И вот, смотришь, в один прекрасный день раздается роковое: "Ко двору близко не пускать". Значит, дошло до Фелисаты Сергеевны, что некоторые не подлежащие огласке обстоятельства сделались общеизвестными, и притом не иначе, как по милости этой "дряни неблагодарной" Екатерины Степановны. Когда удар разразится, Екатерина Степановна несколько дней ходит совсем растерянная, не только ни к кому не придирается, но даже всех старается избегать; часто ложится в кровать, охает точно больная; неугасимая лампада теплится перед заступником Николаем чудотворцем. В первое время даже она не решается ходить в Пятницкую церковь, где обыкновенно бывает Фелисата Сергеевна; но пройдет месяц или два, она, как бы крадучись, заберется туда, потом издали начинает отвешивать почтительные поклоны Фелисате Сергеевне.
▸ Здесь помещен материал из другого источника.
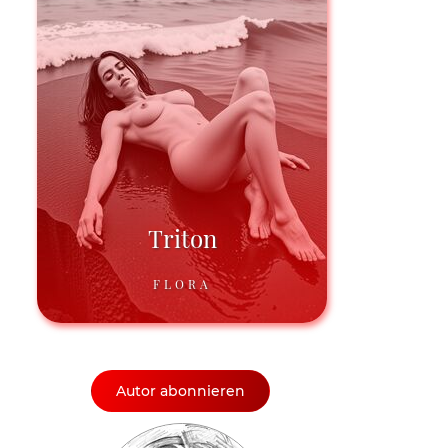
Triton
FLORA
Autor abonnieren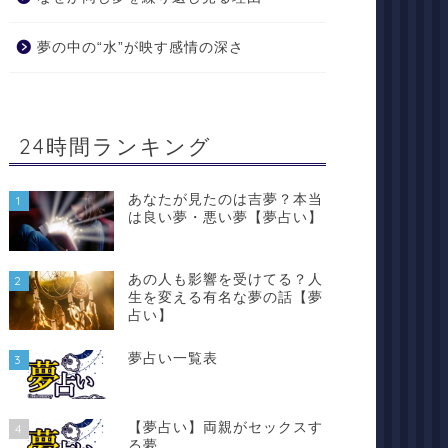
夢の中の“水”が映す感情の深さ
24時間ランキング
あなたが見たのは吉夢？本当
1
は良い夢・悪い夢【夢占い】
あの人も影響を受けてる？人
2
生を変える有名な夢の話【夢
占い】
夢占い一覧表
3
【夢占い】両親がセックスす
4
る夢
Та сначала как будто их не замечает. Еще проходит некоторое время; между тем Фелисата Сергеевна не то что начинает скучать по Екатерине Степановне, а скорее ей стала надоедать ее преемница (без таковой нельзя было обходиться, все равно что теперь без выписки другой газеты на место почему-нибудь прекратившейся). Наконец в один прекрасный день она милостиво ответит на поклон Екатерины Степановны. Это означало, что старое почти забыто. И вот в следующее воскресенье Екатерина Степановна решается подойти к Фелисате Сергеевне и поднести ей просфору и к великой своей радости выслушивает: "Заходи к нам".
Колесо жизни Екатерины Степановны входит в свою колею, и я по этому случаю получаю экстраординарный гостинец.
Екатерину Степановну никто в доме не любил, да и она особенно ни с кем не дружила. За глаза только и слышно было: "Ну, уж эта переносчица!", хотя лично за себя никто не опасался, так как в доме никаких секретов не было. И никто из посторонних не захаживал к Екатерине Степановне; хотя, кажется, у нее и были родные в городе, но, вероятно, знали, что ее дома не застать, а может быть, она с ними не в ладах была.
Но человек уже так создан, что без согревающего чувства любви жить не может; луча этого чувства не лишена была и Екатерина Степановна. Не проходило недели, чтобы она не приводила к себе Аринушку. То была старушка, нищенка, да еще "простенькая", то есть глупенькая. От всякого лакомого куска, который Екатерина Степановна приносила от своих благодетельниц, она что-нибудь отделяла для Аринушки. Приведет Аринушку, поможет ей сумку снять и торопливо примется самовар ставить. За чаем только и слышишь: "Да ты пей, Аринушка, пей, чего вздумала чашку накрывать; вот с этим-то кусочком". Тут и голос у Екатерины Степановны станет какой-то другой, ласковый такой, душевный. Уходит, наконец, Аринушка, вся раскрасневшаяся от тепла и обильного чая.
"Вот тебе, Аринушка, на свечку; да смотри же, непременно приходи в субботу к Покрову, чтобы мне тебя опять не искать по всему городу".
Случалось, что Аринушка приносила ей калачик; тогда радости Екатерины Степановны не было предела. Казалось, чего ни попроси Аринушка в эту минуту, ей бы отказа ни в чем не было; но Аринушка была "простенькая", никогда ничего не просила.
А Екатерина Степановна, вспоминая об Аринушке, всегда приговаривала:
"Бог любит простеньких, Аринушкина-то молитва первее других до него доходит".